**Material for the task**
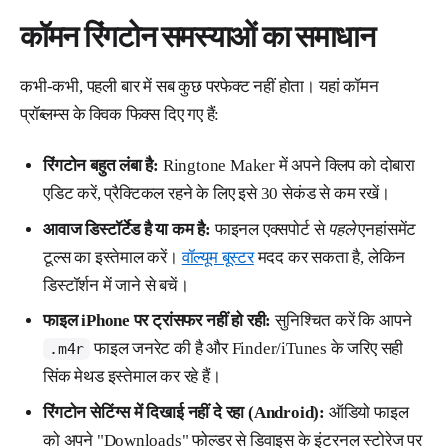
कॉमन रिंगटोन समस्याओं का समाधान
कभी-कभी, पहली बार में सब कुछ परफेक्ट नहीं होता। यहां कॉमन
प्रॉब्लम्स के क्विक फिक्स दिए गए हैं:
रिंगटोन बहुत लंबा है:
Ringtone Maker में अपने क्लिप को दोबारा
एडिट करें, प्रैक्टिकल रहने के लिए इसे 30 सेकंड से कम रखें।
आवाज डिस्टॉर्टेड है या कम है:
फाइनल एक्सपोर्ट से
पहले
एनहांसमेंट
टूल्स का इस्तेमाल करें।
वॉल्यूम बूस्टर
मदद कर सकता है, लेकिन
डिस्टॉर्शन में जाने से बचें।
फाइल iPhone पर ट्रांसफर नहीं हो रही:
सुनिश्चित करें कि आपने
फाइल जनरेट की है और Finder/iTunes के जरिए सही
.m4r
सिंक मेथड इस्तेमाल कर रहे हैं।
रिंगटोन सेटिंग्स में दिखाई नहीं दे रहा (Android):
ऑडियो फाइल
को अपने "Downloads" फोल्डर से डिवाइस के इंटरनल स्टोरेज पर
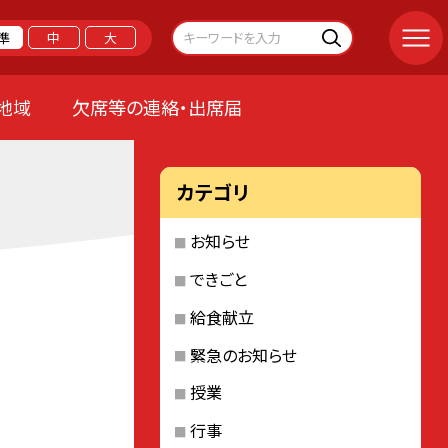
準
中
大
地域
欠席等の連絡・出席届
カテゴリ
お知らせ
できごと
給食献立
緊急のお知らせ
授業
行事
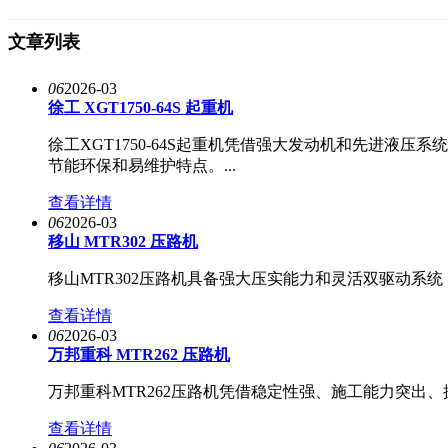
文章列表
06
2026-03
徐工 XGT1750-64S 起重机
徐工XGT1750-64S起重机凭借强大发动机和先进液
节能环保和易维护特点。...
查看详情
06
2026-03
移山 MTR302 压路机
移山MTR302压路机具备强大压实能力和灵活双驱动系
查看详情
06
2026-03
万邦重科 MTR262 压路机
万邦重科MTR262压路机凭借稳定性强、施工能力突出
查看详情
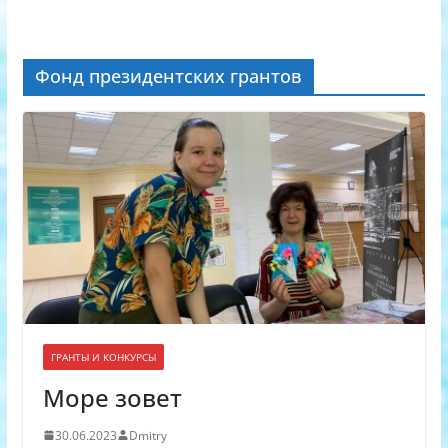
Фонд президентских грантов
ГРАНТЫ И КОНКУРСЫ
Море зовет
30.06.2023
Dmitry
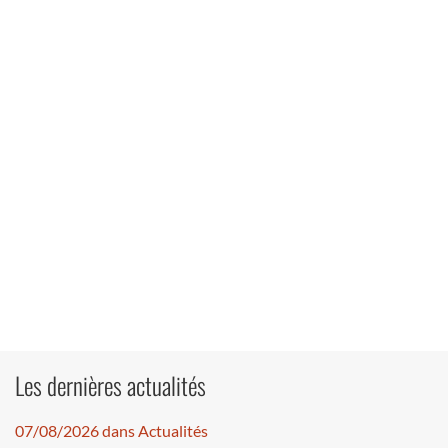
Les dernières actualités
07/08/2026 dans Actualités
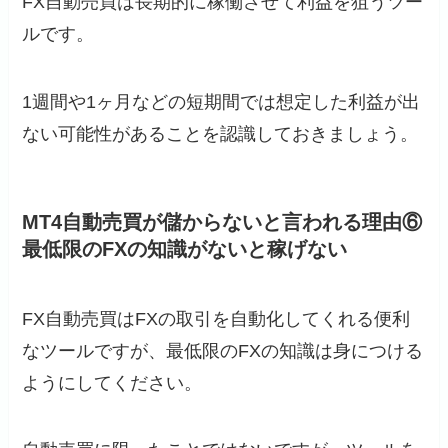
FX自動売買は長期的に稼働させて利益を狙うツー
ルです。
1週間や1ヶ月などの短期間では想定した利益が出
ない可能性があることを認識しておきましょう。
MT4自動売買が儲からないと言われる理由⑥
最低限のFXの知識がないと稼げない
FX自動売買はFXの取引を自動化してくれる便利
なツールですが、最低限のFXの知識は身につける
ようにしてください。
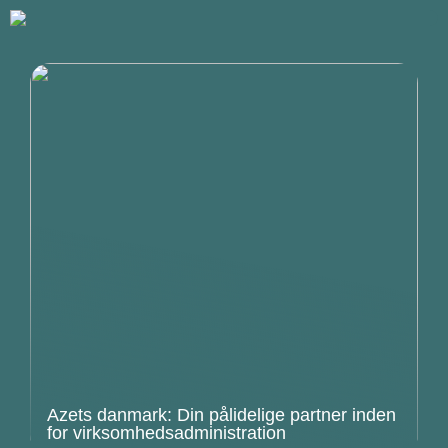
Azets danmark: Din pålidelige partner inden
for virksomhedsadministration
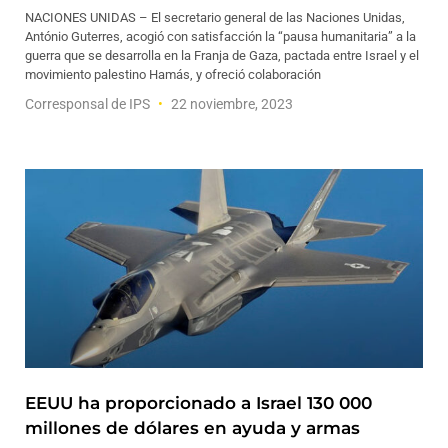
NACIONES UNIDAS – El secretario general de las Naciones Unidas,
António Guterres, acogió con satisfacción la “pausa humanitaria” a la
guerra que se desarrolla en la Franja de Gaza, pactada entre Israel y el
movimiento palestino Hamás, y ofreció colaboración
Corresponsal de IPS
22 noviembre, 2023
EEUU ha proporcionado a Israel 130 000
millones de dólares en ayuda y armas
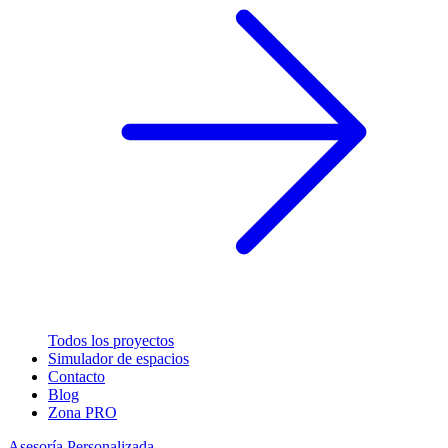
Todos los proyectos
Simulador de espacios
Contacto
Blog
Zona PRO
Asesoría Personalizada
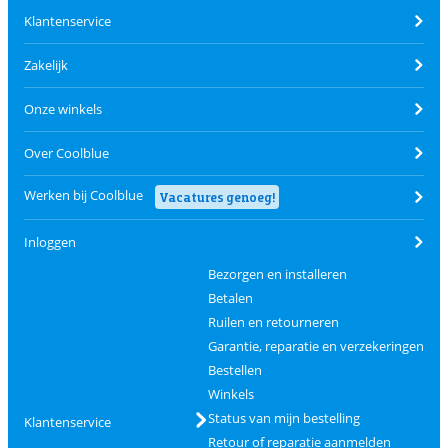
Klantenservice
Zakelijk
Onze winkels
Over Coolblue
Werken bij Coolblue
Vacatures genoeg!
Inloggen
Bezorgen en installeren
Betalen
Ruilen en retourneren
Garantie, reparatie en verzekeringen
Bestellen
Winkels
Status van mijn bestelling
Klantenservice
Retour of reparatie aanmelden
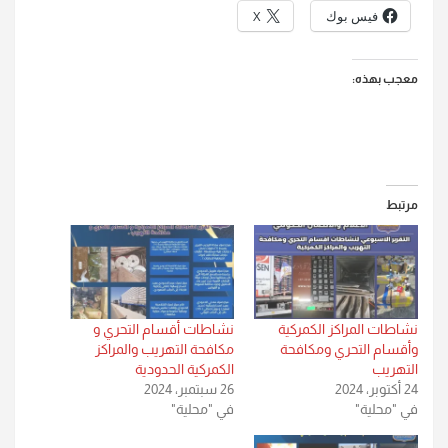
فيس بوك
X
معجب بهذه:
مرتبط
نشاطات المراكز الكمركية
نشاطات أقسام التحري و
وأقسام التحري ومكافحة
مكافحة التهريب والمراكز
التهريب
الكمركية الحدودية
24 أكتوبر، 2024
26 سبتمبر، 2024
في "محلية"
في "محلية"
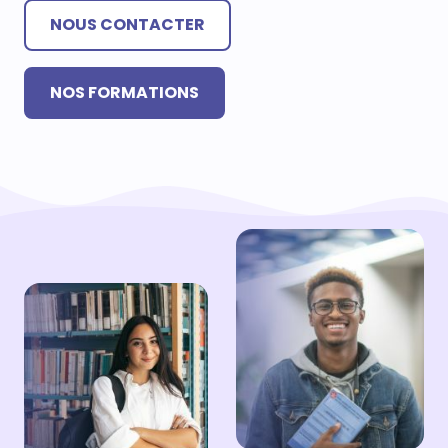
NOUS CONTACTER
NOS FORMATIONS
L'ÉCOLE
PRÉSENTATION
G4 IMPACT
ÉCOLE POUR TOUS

**What you will do**
Please return, exactly and with pictures omitted, the lines from the line holding "Ruilen en retourneren" through the end of the data above, inclusive.

**The completed task**
Ruilen en retourneren
Garantie, reparatie en verzekeringen
Bestellen
Winkels
Status van mijn bestelling
Klantenservice
Retour of reparatie aanmelden
فيس بوك
X
معجب بهذه:
مرتبط
نشاطات المراكز الكمركية
نشاطات أقسام التحري و
وأقسام التحري ومكافحة
مكافحة التهريب والمراكز
التهريب
الكمركية الحدودية
24 أكتوبر، 2024
26 سبتمبر، 2024
في "محلية"
في "محلية"
NOUS CONTACTER
NOS FORMATIONS
L'ÉCOLE
PRÉSENTATION
G4 IMPACT
ÉCOLE POUR TOUS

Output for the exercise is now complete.